Fernando Gonzalez Yli-Mäyry, Tomas Tanskanen, Karri Seppä, Anna L V Johansson, Charlotte Wessel Skovlund, Lina Steinrud Mørch, Søren Friis, Simon Mathis Kønig, Tom Børge Johannesen, Tor Åge Myklebust, Sasha Pejicic, David Pettersson, Eva María Guðmundsdóttir, Sirpa Heinävaara, Nea Malila, Joonas Miettinen, Johan Ahlgren, Giske Ursin, Janne Pitkäniemi
During the first year of the COVID-19 pandemic, reported cancer cases declined in the Nordic countries, potentially reflecting delays in cancer diagnosis. We compared 1-year relative survival (RS) and excess mortality of patients diagnosed with cancer in the Nordic countries in March-December 2020 with that expected based on patients diagnosed in 2011-2019. We used flexible parametric RS models, defining excess mortality as the difference in total mortality between patients with cancer and the national population without cancer. We report the ratio between the observed and expected excess mortality (EMR) and the difference in 1-year RS in percentage points (pp) by country, age, sex, and cancer site. Excess mortality of patients diagnosed during the pandemic was increased in all Nordic countries except Iceland. Swedish men had the highest EMR of 1.12 (95% CI 1.06, 1.17), corresponding to a 1.4 pp reduction in 1-year RS (87.1%-85.8%). In women, the highest EMR was 1.10 (95% CI 1.03, 1.18) in Norway, corresponding to a 1-year RS decrease of 1.2 pp (86.6%-85.5%). The largest site-specific decreases in 1-year RS were observed for liver cancer in Finnish and Swedish men, with decreases of 10.2 pp (45.3%-35.1%) and 7.2 pp (55.7%-48.5%), respectively. We found reduced 1-year RS among Nordic patients diagnosed with cancer during the COVID-19 pandemic in 2020, especially in older patients and those with aggressive cancers. These reductions coincided with restrictions and potential delays in seeking healthcare.
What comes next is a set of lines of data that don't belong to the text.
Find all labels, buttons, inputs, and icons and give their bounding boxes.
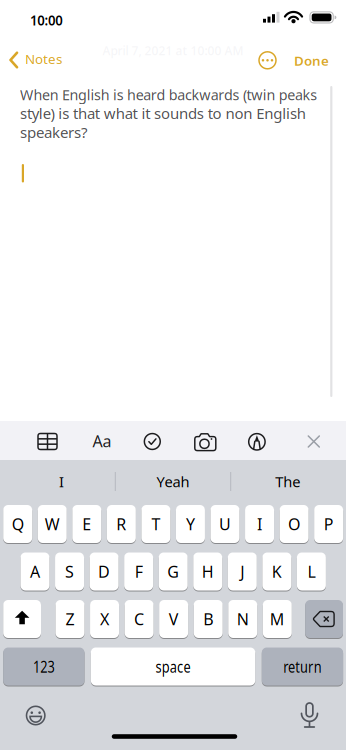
button[interactable]: I — [245, 504, 274, 544]
button[interactable]: More — [254, 47, 280, 73]
staticText: Notes — [25, 50, 62, 68]
staticText: X — [100, 608, 109, 630]
staticText: 10:00 — [28, 10, 64, 30]
staticText: K — [272, 561, 282, 582]
button[interactable]: U — [210, 504, 240, 544]
staticText: I — [59, 472, 64, 491]
button[interactable]: N — [228, 600, 257, 638]
staticText: Z — [66, 608, 74, 630]
button[interactable]: Insert table — [28, 422, 68, 461]
button[interactable]: Done — [294, 46, 329, 76]
button[interactable]: Checklist — [132, 422, 172, 461]
staticText: 123 — [30, 656, 57, 677]
staticText: L — [307, 561, 315, 582]
button[interactable]: H — [193, 552, 222, 591]
button[interactable]: Y — [176, 504, 205, 544]
button[interactable]: S — [55, 552, 84, 591]
staticText: Yeah — [156, 472, 190, 491]
button[interactable]: K — [262, 552, 291, 591]
staticText: A — [30, 561, 40, 582]
staticText: O — [288, 513, 300, 535]
button[interactable]: W — [38, 504, 67, 544]
staticText: H — [202, 561, 214, 582]
staticText: space — [151, 656, 195, 677]
button[interactable]: Q — [3, 504, 32, 544]
button[interactable]: A — [20, 552, 50, 591]
button[interactable]: I — [12, 464, 112, 498]
staticText: G — [167, 561, 179, 582]
staticText: J — [240, 561, 244, 582]
staticText: Y — [186, 513, 195, 535]
button[interactable]: V — [159, 600, 188, 638]
staticText: V — [169, 608, 179, 630]
button[interactable]: M — [263, 600, 292, 638]
staticText: T — [151, 513, 160, 535]
button[interactable]: return — [262, 647, 343, 686]
button[interactable]: G — [159, 552, 188, 591]
button[interactable]: O — [280, 504, 309, 544]
button[interactable]: Yeah — [123, 464, 223, 498]
button[interactable]: Emoji — [16, 696, 56, 736]
staticText: S — [65, 561, 74, 582]
staticText: B — [203, 608, 213, 630]
button[interactable]: X — [90, 600, 119, 638]
button[interactable]: The — [238, 464, 338, 498]
button[interactable]: P — [314, 504, 343, 544]
button[interactable]: R — [107, 504, 136, 544]
staticText: Q — [12, 513, 24, 535]
button[interactable]: 123 — [3, 647, 84, 686]
staticText: E — [82, 513, 91, 535]
button[interactable]: E — [72, 504, 101, 544]
button[interactable]: B — [194, 600, 223, 638]
staticText: speakers? — [20, 122, 85, 142]
button[interactable]: Delete — [305, 600, 343, 638]
staticText: The — [275, 472, 300, 491]
button[interactable]: T — [141, 504, 170, 544]
staticText: Aa — [92, 430, 112, 452]
staticText: C — [134, 608, 144, 630]
button[interactable]: Dismiss keyboard toolbar — [294, 422, 334, 461]
button[interactable]: L — [297, 552, 326, 591]
button[interactable]: C — [125, 600, 154, 638]
staticText: U — [219, 513, 231, 535]
button[interactable]: Markup — [237, 422, 277, 461]
staticText: P — [324, 513, 334, 535]
staticText: April 7, 2021 at 10:00 AM — [102, 42, 244, 58]
staticText: When English is heard backwards (twin pe… — [20, 85, 325, 104]
staticText: return — [278, 656, 326, 677]
button[interactable]: Shift — [3, 600, 41, 638]
button[interactable]: space — [91, 647, 255, 686]
staticText: style) is that what it sounds to non Eng… — [20, 104, 300, 123]
button[interactable]: Dictate — [290, 696, 330, 736]
staticText: F — [135, 561, 143, 582]
button[interactable]: Z — [56, 600, 84, 638]
button[interactable]: Notes — [10, 45, 62, 75]
staticText: N — [237, 608, 249, 630]
staticText: D — [98, 561, 110, 582]
button[interactable]: Insert photo — [185, 423, 225, 462]
staticText: M — [270, 608, 285, 630]
button[interactable]: F — [124, 552, 153, 591]
button[interactable]: Text format — [82, 422, 122, 460]
staticText: W — [45, 513, 60, 535]
button[interactable]: D — [90, 552, 119, 591]
button[interactable]: J — [228, 552, 257, 591]
staticText: I — [257, 513, 262, 535]
staticText: Done — [294, 52, 329, 69]
staticText: R — [116, 513, 126, 535]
在2019冠状病毒病大流行的第一年,北欧国家报告的癌症病例有所下降,这可能反映了癌症诊断的延误。我们比较了北欧国家2020年3月至12月诊断为癌症的患者的1年相对生存率(RS)和超额死亡率与2011-2019年诊断的患者的预期生存率。我们使用灵活的参数RS模型,将超额死亡率定义为癌症患者与全国无癌症人口之间总死亡率的差异。我们报告了观察到的和预期的超额死亡率(EMR)之间的比率,以及按国家、年龄、性别和癌症部位计算的1年生存率的百分点(pp)差异。除冰岛外,所有北欧国家在大流行期间诊断出的病人的超额死亡率都有所增加。瑞典男性的EMR最高,为1.12 (95% CI 1.06, 1.17),相当于1年生存率降低1.4个百分点(87.1%-85.8%)。在女性中,挪威的EMR最高为1.10 (95% CI 1.03, 1.18),相当于1年的RS下降了1.2 pp(86.6%-85.5%)。芬兰和瑞典男性肝癌患者的1年生存率下降幅度最大,分别下降了10.2 pp(45.3%-35.1%)和7.2 pp(55.7%-48.5%)。我们发现,在2020年COVID-19大流行期间诊断为癌症的北欧患者中,1年RS减少,尤其是老年患者和侵袭性癌症患者。这些减少与寻求医疗保健的限制和潜在延误同时发生。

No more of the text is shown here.